> Exercise objective
Produce an exact copy of all the data below, dropping every image.

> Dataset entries

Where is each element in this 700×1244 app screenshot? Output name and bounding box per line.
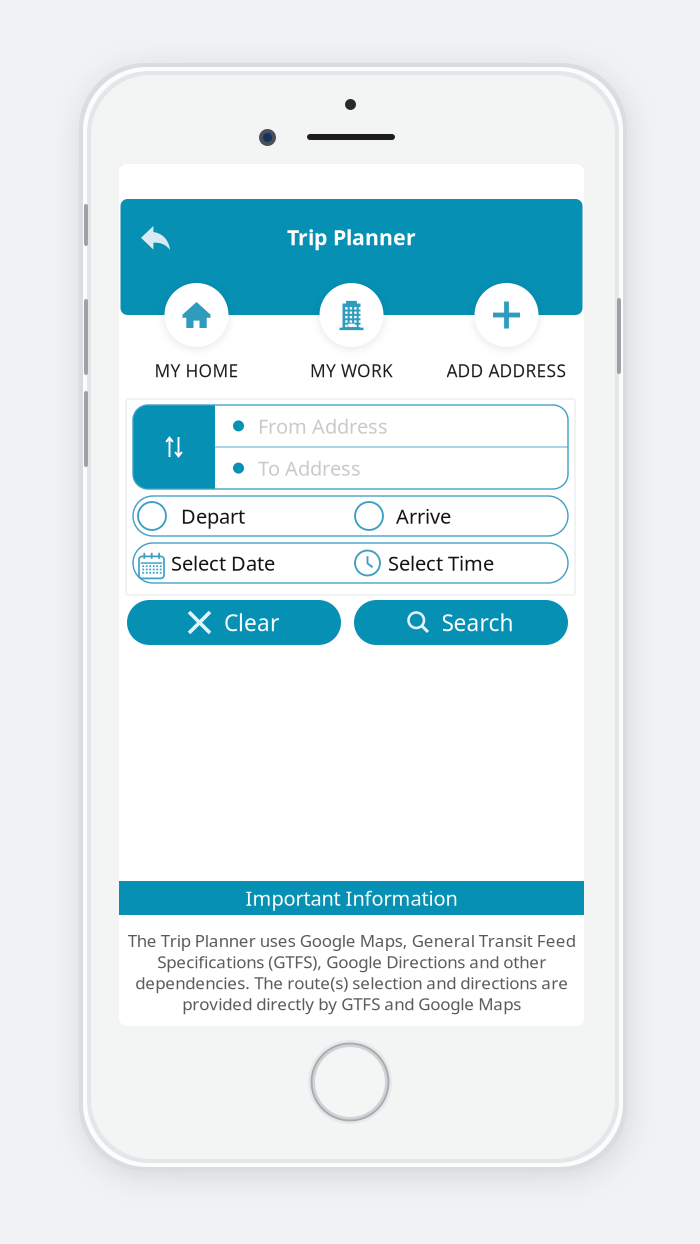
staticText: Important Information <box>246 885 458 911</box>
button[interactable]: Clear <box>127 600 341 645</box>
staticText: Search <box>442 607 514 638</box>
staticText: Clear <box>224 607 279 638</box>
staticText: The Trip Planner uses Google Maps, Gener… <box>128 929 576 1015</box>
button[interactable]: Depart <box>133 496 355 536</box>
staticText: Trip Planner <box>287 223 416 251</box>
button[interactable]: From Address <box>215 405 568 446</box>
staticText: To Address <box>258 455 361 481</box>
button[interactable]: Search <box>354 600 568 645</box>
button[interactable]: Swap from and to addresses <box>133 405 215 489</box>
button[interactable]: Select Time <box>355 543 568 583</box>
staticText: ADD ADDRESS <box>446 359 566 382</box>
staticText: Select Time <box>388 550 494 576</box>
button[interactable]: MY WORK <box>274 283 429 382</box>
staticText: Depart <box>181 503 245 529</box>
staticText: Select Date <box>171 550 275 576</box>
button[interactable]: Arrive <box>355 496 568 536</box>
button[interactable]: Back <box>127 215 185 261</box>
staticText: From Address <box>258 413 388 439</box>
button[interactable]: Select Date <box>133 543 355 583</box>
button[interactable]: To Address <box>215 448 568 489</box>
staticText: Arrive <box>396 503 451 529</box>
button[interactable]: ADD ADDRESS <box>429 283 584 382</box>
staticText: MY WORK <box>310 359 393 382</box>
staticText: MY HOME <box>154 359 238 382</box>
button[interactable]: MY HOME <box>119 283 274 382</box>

> Answer to the exercise
Where is each element in this 700×1244 app screenshot? Output name and bounding box per line.
staticText: Important Information <box>246 885 458 911</box>
button[interactable]: Clear <box>127 600 341 645</box>
staticText: Search <box>442 607 514 638</box>
staticText: Clear <box>224 607 279 638</box>
staticText: The Trip Planner uses Google Maps, Gener… <box>128 929 576 1015</box>
button[interactable]: Depart <box>133 496 355 536</box>
staticText: Trip Planner <box>287 223 416 251</box>
button[interactable]: From Address <box>215 405 568 446</box>
staticText: To Address <box>258 455 361 481</box>
button[interactable]: Search <box>354 600 568 645</box>
button[interactable]: Swap from and to addresses <box>133 405 215 489</box>
button[interactable]: Select Time <box>355 543 568 583</box>
staticText: ADD ADDRESS <box>446 359 566 382</box>
staticText: Select Time <box>388 550 494 576</box>
button[interactable]: MY WORK <box>274 283 429 382</box>
staticText: Depart <box>181 503 245 529</box>
staticText: Select Date <box>171 550 275 576</box>
button[interactable]: Arrive <box>355 496 568 536</box>
button[interactable]: Back <box>127 215 185 261</box>
staticText: From Address <box>258 413 388 439</box>
button[interactable]: Select Date <box>133 543 355 583</box>
button[interactable]: To Address <box>215 448 568 489</box>
staticText: Arrive <box>396 503 451 529</box>
button[interactable]: ADD ADDRESS <box>429 283 584 382</box>
staticText: MY WORK <box>310 359 393 382</box>
staticText: MY HOME <box>154 359 238 382</box>
button[interactable]: MY HOME <box>119 283 274 382</box>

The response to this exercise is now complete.